13 November 2013

selection, logistic regression, and GWA

Next post Previous post

# Thoughts on methods to detect selection along environmental gradients

De Mita et al. (2013) evaluate eight methods (3 correlation, 5 differentiation-based) to detect signatures of selection in sequence data.

A broad conclusion (with many caveats) is that correlation-based approaches have greatest power, but are prone to false positives if populations have isolation-by-distance (e.g. stepping-stone or hierarchical) population structure, as is likely along environmental gradients.

The logistic-regression approach (Joost et al 2007) is appealing as it can work directly on sequence data from a single individual per population. More samples per population actually increase the false positive rate.

The logistic regression method (Joost) does this:

SNP ~ Environment

where the slope is $$\beta = \frac{Cov(x,y)}{Var(x)}$$. A second model using only the intercept is also fit, and a log-likelihood test is used to estimate significance of the model.

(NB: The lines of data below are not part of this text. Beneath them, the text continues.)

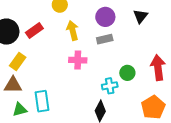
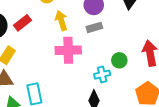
pink cross: (78, 60) -> (68, 50), size x1.4

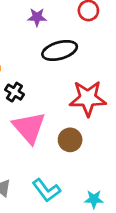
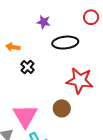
purple star: (37, 17) -> (44, 22), moved
pink triangle: (29, 128) -> (25, 116), moved

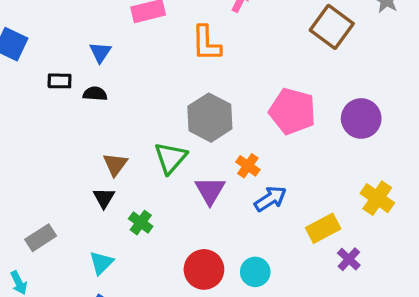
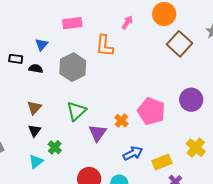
pink pentagon: (292, 111) -> (151, 111), moved
gray hexagon: (210, 118) -> (73, 67), moved
brown triangle: (115, 164) -> (34, 108), moved
blue arrow: (270, 199) -> (133, 153), moved
cyan triangle: (101, 263) -> (36, 162), moved

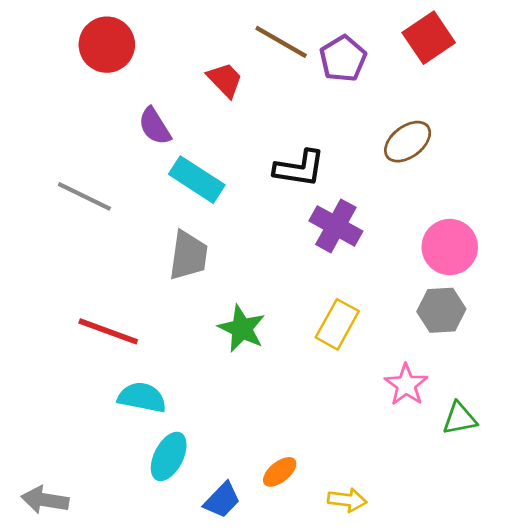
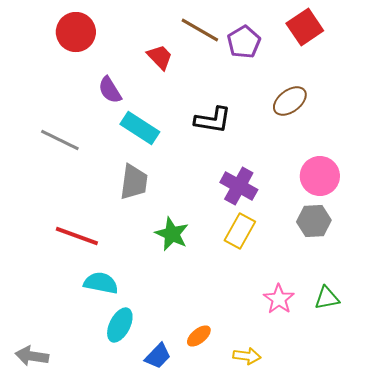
purple cross: (336, 226) -> (239, 186), moved
pink star: (406, 385) -> (279, 299), moved

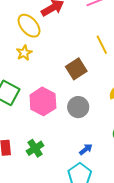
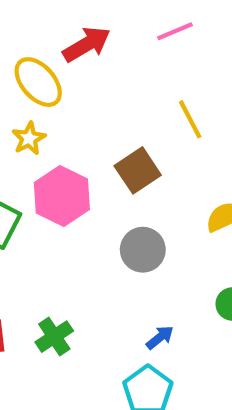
pink hexagon: (43, 101) -> (62, 196), moved

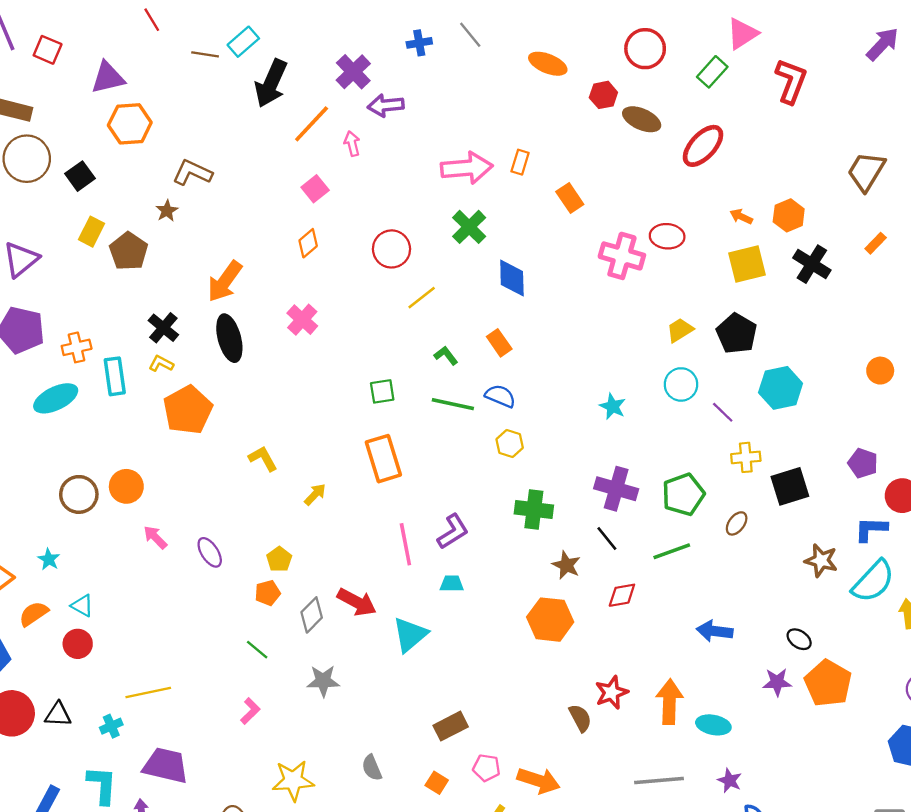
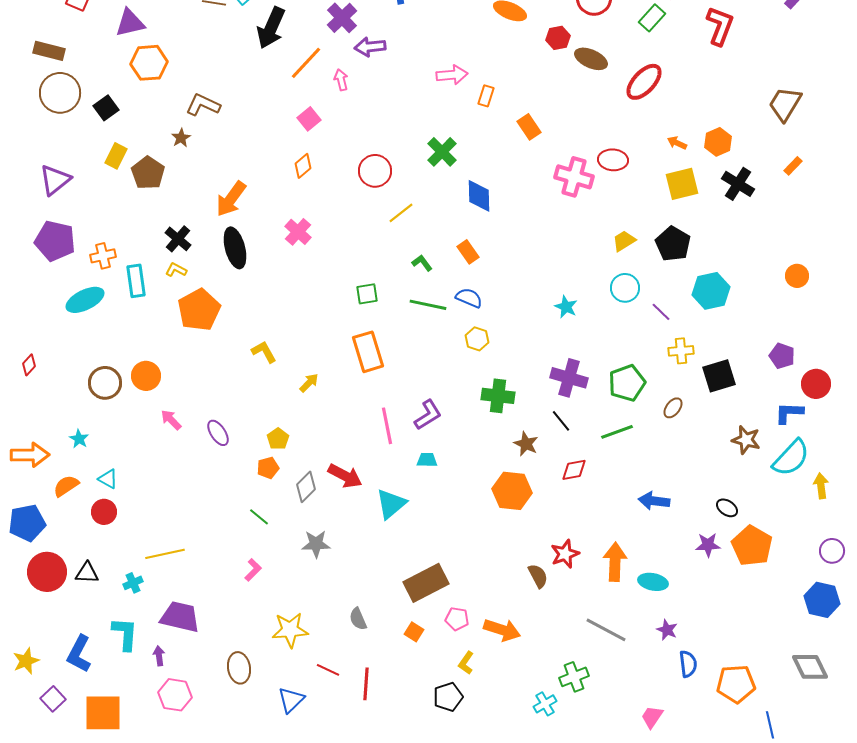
pink arrow: (467, 168) -> (452, 75), moved, size x0.7
brown rectangle: (451, 726) -> (426, 583), size x1.5
gray line: (659, 780) -> (606, 630), turned 33

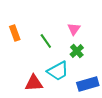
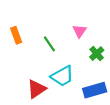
green cross: (77, 51) -> (97, 54), moved
red triangle: (34, 83) -> (37, 89), turned -30

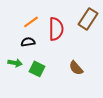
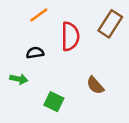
orange line: (31, 22) -> (39, 15), moved
green square: (37, 69) -> (54, 102), moved

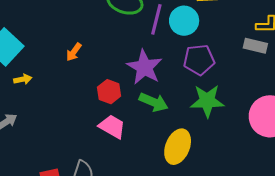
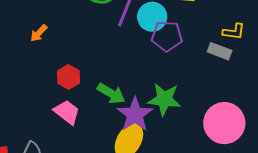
purple pentagon: (199, 60) -> (167, 36), moved
purple star: (144, 67) -> (135, 114), moved

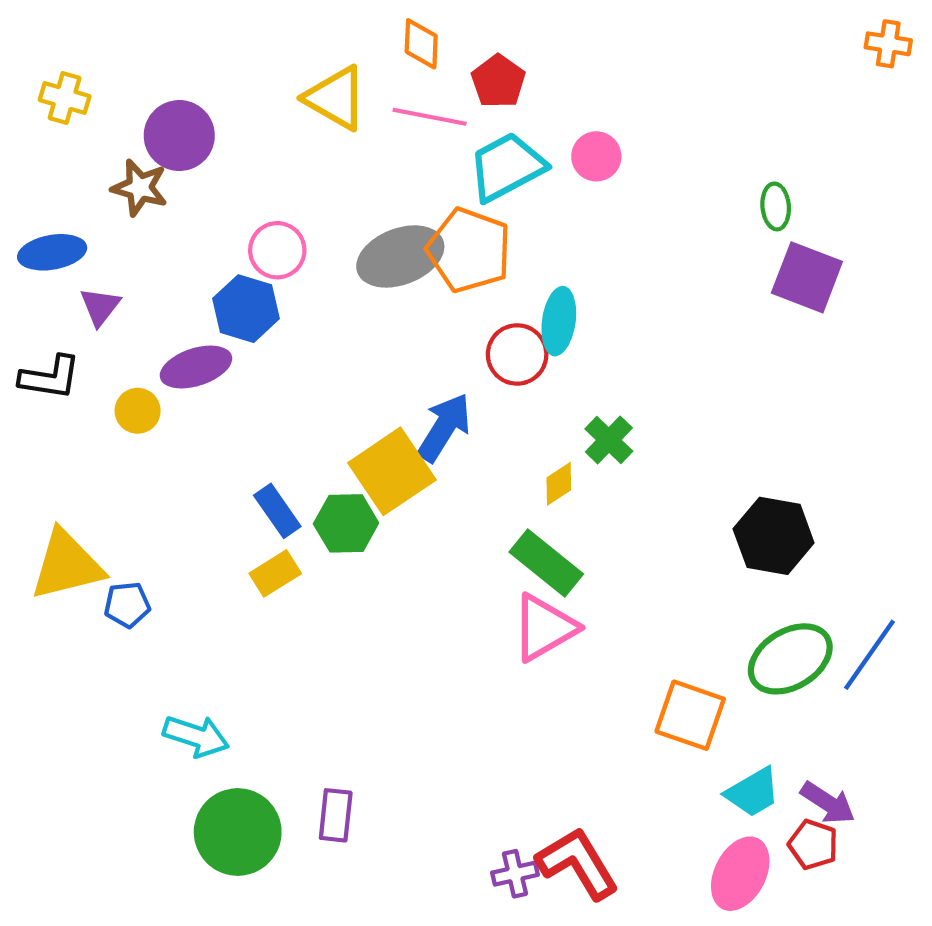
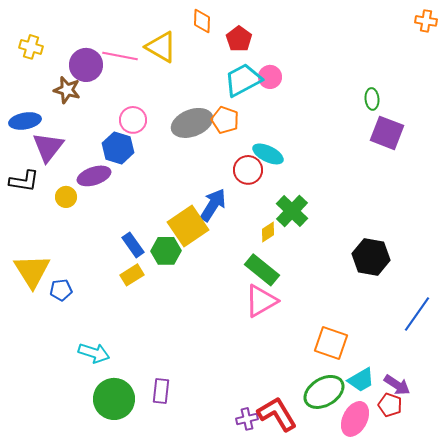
pink line: (430, 117) -> (120, 56), moved
pink circle: (596, 156) -> (270, 77), moved
orange pentagon: (469, 250) -> (225, 120), size x0.7
purple triangle: (100, 307) -> (48, 147), size x1.6
cyan ellipse: (559, 321) -> (268, 154), turned -72
green cross: (609, 440) -> (292, 211), size x1.4
yellow triangle: (67, 565) -> (32, 271), turned -48
green ellipse: (790, 659) -> (324, 392), moved

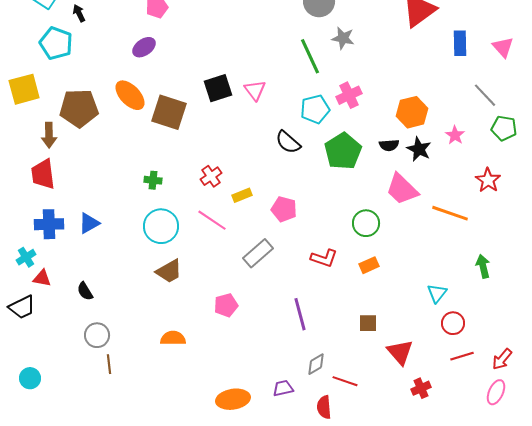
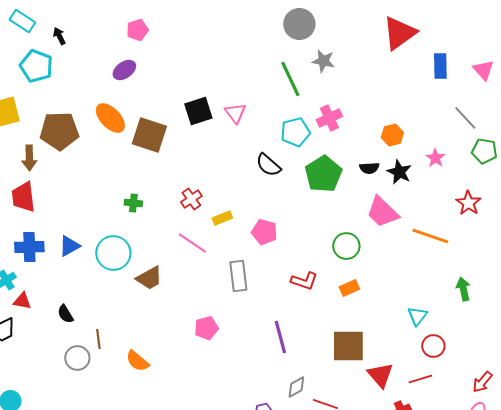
orange hexagon: (412, 112) -> (392, 135), size x0.7
cyan circle: (161, 226) -> (113, 253), moved
gray rectangle: (258, 253) -> (238, 276), turned -56
brown trapezoid: (169, 271) -> (149, 278), moved
brown square: (368, 323) -> (348, 346), size x1.8
orange semicircle: (173, 338) -> (137, 361), moved, turned -140
red line: (462, 356) -> (420, 379), moved
brown line: (109, 364) -> (98, 339), moved

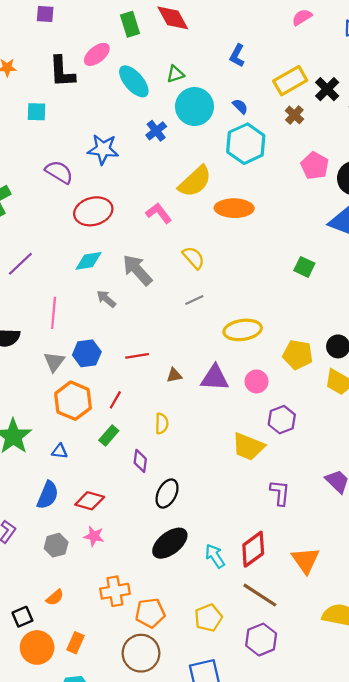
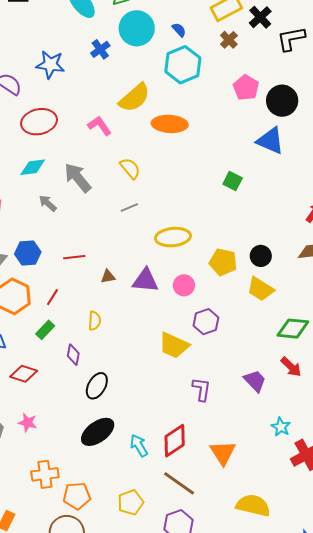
red diamond: (90, 501) -> (24, 374), moved

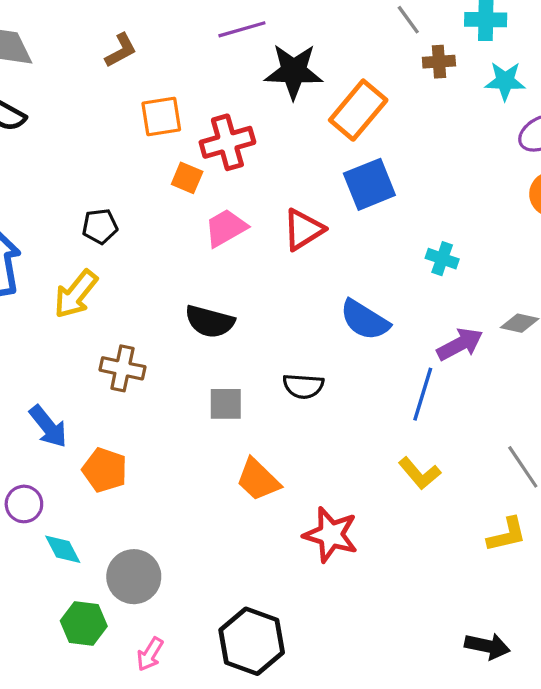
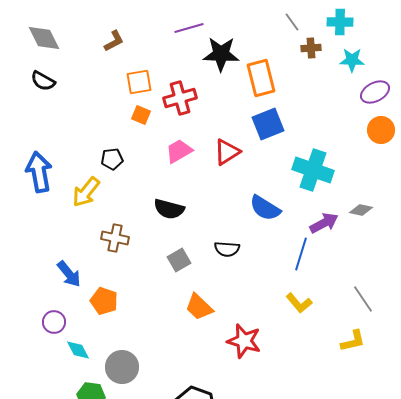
orange rectangle: (358, 110) -> (261, 78), turned -54
orange square: (187, 178) -> (141, 115), moved
black pentagon: (100, 226) -> (112, 159), moved
cyan cross: (442, 259) -> (313, 170), size x2.0
gray square: (226, 404) -> (179, 260), turned -30

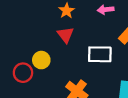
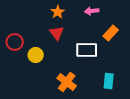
red circle: (23, 73) -> (15, 42), moved

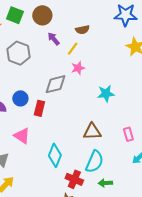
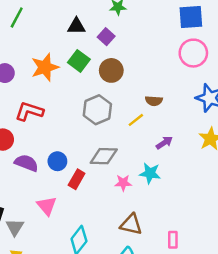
purple arrow: (54, 39) -> (164, 143), moved, turned 80
gray hexagon: (19, 53) -> (97, 110), moved
pink star: (78, 68) -> (123, 183), moved
cyan star: (106, 94) -> (150, 173), moved

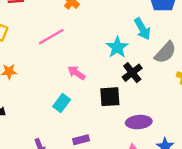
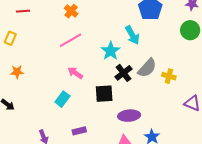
pink line: (51, 37) -> (71, 40), moved
gray semicircle: (165, 52) -> (147, 68), moved

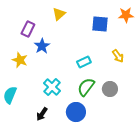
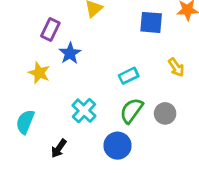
black arrow: (42, 114) -> (59, 148), moved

An alternative approach (Fourner-Level 2011) is to use a GenomeWide Association (GWA) analysis which switches the response and predictor:

Environment ~ SNP

so the slope is $$\beta = \frac{Cov(x,y)}{Var(y)}$$ and the P-value for the SNP term is used directly for significance.

These two models will only be equal if $$Var(x) == Var(y)$$ (nicely demonstrated on crossvalidated).

For a biallelic SNP, the maximum variance possible is 0.25, when mean allele frequency is 0.5. Variance in the environmental terms is almost certainly greater. Thus, the GWA method is more conservative as the slope $$\beta$$ will be biased downward.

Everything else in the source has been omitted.